A new geosteering approach significantly improves effectiveness and efficiency of geosteering in shale gas fields such as the Silurian Longmaxi gas shale in the south Sichuan basin, China. This formation presents more challenges than in classical sand/shale formations even when logging while drilling (LWD) imaging is available because of the cyclic gamma ray (GR) response of the targeted shale formation, subseismic microfaults with unknown displacements, and sudden structure changes from subseismic microstructures.
The new approach introduces more geosteering elements including correlation in the true stratigraphic thickness (TST) domain with considerations of the cyclic nature of shale gas zones; conducting multi-scenario modeling to verify the most likely scenario fitting the overall structural trend and the cyclic features; using an 3D geological model as the overall guidance of structural variations; and using a key bed detection strategy when the above methods can't precisely determine structural position.
The sweet section of Longmaxi shale has five sub-zones with respectively regressive or transgressive sequences, and the bottom zone with extremely high GR readings. The cyclic nature often resulted in inconclusive structure correlation based on changes of GR readings only.
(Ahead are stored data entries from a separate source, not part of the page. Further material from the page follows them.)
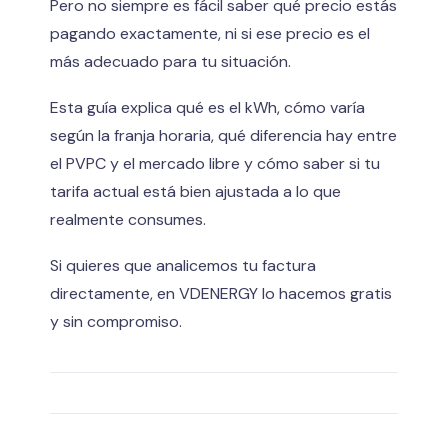
Pero no siempre es fácil saber qué precio estás
pagando exactamente, ni si ese precio es el
más adecuado para tu situación.
Esta guía explica qué es el kWh, cómo varía
según la franja horaria, qué diferencia hay entre
el PVPC y el mercado libre y cómo saber si tu
tarifa actual está bien ajustada a lo que
realmente consumes.
Si quieres que analicemos tu factura
directamente, en VDENERGY lo hacemos gratis
y sin compromiso.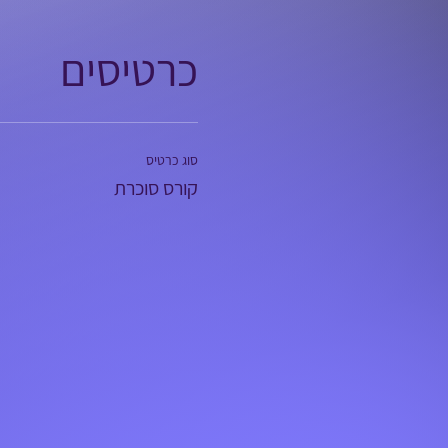
כרטיסים
סוג כרטיס
קורס סוכרת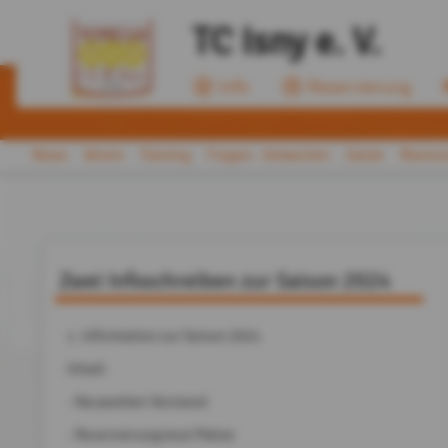
TC Isny e. V.
Info
Reservierung
News
Verein
Training
Fragen - Antworten
Gäste
Mannsc
Zwei Infoschreiben zur Saison 2024
1. Information zur Saison 2024
Inhalt:
- Neuwahlen Vorstand
- Reservierungstool Plätze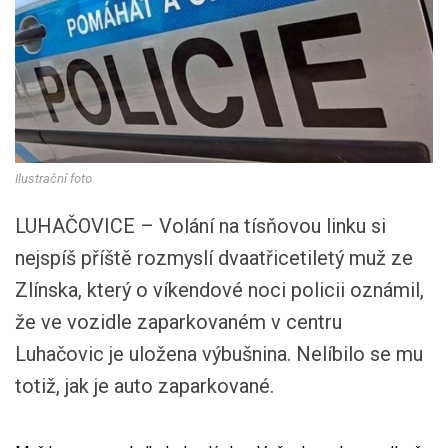
Ilustrační foto
LUHAČOVICE – Volání na tísňovou linku si
nejspíš příště rozmyslí dvaatřicetiletý muž ze
Zlínska, který o víkendové noci policii oznámil,
že ve vozidle zaparkovaném v centru
Luhačovic je uložena výbušnina. Nelíbilo se mu
totiž, jak je auto zaparkované.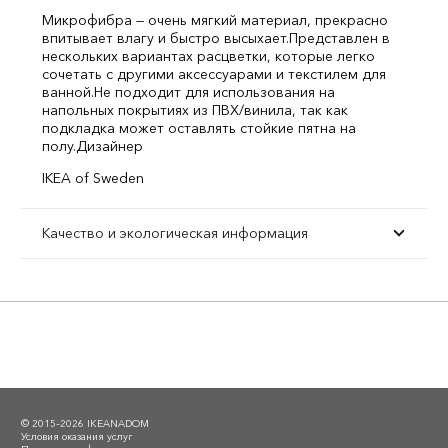
Микрофибра — очень мягкий материал, прекрасно
впитывает влагу и быстро высыхает.
Представлен в
нескольких вариантах расцветки, которые легко
сочетать с другими аксессуарами и текстилем для
ванной.
Не подходит для использования на
напольных покрытиях из ПВХ/винила, так как
подкладка может оставлять стойкие пятна на
полу.
Дизайнер
IKEA of Sweden
Качество и экологическая информация
© 2015–2026 IKEANADOM
Условия оказания услуг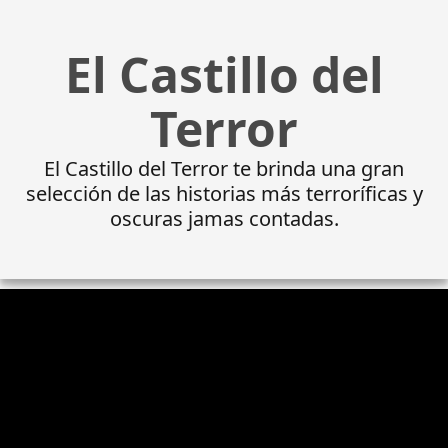
El Castillo del
Terror
El Castillo del Terror te brinda una gran
selección de las historias más terroríficas y
oscuras jamas contadas.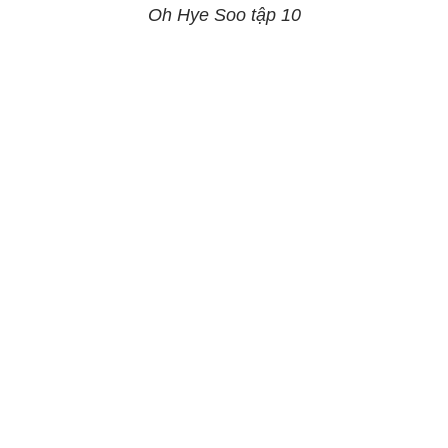
Oh Hye Soo tập 10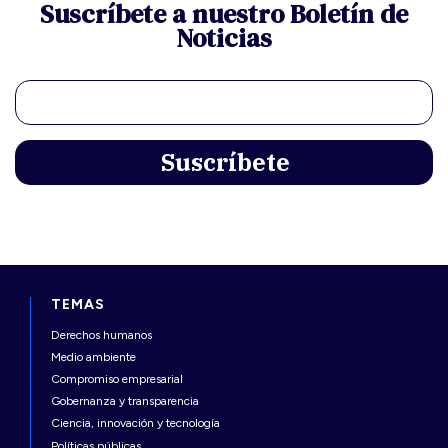
Suscríbete a nuestro Boletín de
Noticias
TEMAS
Derechos humanos
Medio ambiente
Compromiso empresarial
Gobernanza y transparencia
Ciencia, innovación y tecnología
Políticas públicas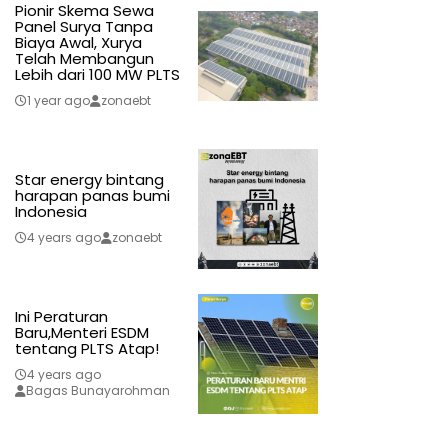
Pionir Skema Sewa
Panel Surya Tanpa
Biaya Awal, Xurya
Telah Membangun
Lebih dari 100 MW PLTS
1 year ago
zonaebt
Star energy bintang
harapan panas bumi
Indonesia
4 years ago
zonaebt
Ini Peraturan
Baru,Menteri ESDM
tentang PLTS Atap!
4 years ago
Bagas Bunayarohman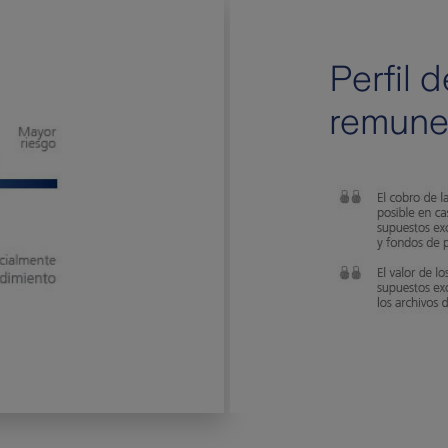
Perfil d
remune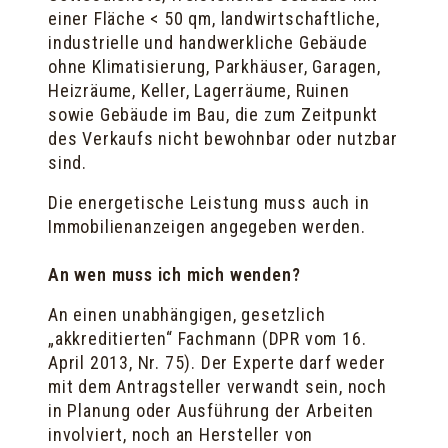
einer Fläche < 50 qm, landwirtschaftliche,
industrielle und handwerkliche Gebäude
ohne Klimatisierung, Parkhäuser, Garagen,
Heizräume, Keller, Lagerräume, Ruinen
sowie Gebäude im Bau, die zum Zeitpunkt
des Verkaufs nicht bewohnbar oder nutzbar
sind.
Die energetische Leistung muss auch in
Immobilienanzeigen angegeben werden.
An wen muss ich mich wenden?
An einen unabhängigen, gesetzlich
„akkreditierten“ Fachmann (DPR vom 16.
April 2013, Nr. 75). Der Experte darf weder
mit dem Antragsteller verwandt sein, noch
in Planung oder Ausführung der Arbeiten
involviert, noch an Hersteller von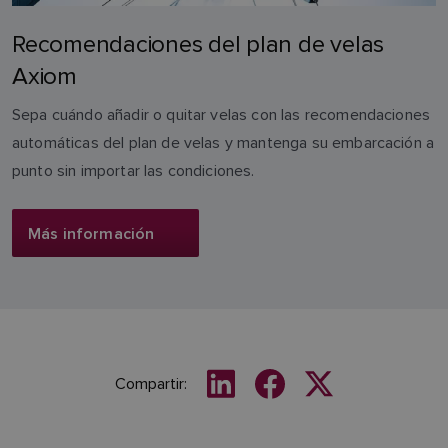
Recomendaciones del plan de velas
Axiom
Sepa cuándo añadir o quitar velas con las recomendaciones
automáticas del plan de velas y mantenga su embarcación a
punto sin importar las condiciones.
Más información
Compartir: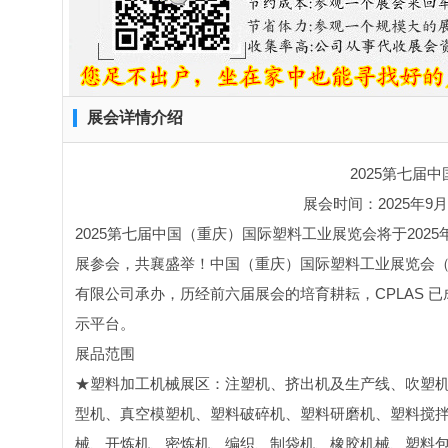
展会详情介绍
2025第七届
展会时间：
2025年9
2025第七届中国（重庆）国际塑料工业展览会将于202
展参会，共襄盛举！中国（重庆）国际塑料工业展览会（英
有限公司承办，历经前六届展会的培育耕耘，CPLAS
示平台。
展品范围
★塑料加工机械展区：注塑机、挤出机及生产线、吹塑
型机、真空模塑机、塑料破碎机、塑料研磨机、塑料搅
械、开炼机、密炼机、编织、制袋机、橡胶机械、塑料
Field experiences showed numbers of subseismic microfaults with unknown fault displacement, and sudden changes of structural dips due to sub-seismic microstructures can be encountered, which can make the standard geosteering method insufficient to judge the actual position of the horizontal lateral. The new approach especially the multi-scenario modeling method in TST domain and the downward detection geosteering strategy to track the bottom high GR marker shale zone can clarify in-situ geology and minimize potential out-of-zone risk. The new approach has ensured all drilled horizontal wells was implemented 100% in the sweet section during the pilot and factory drilling phases. This paper demonstrates several examples to highlight its capability to handle complex situations for effective geosteering in contrast to the standard approach. The field practices also show this new approach can help to reduce unnecessary changes of drilling directions to ensure a smoother wellbore for subsequent operations. Our experience suggests iteratively updating the 3D geological model with improving accuracy must be treated as part of the overall geosteering strategy. Also a real-time decision making scheme throughout all involved segmens must be ensured for seamless operation.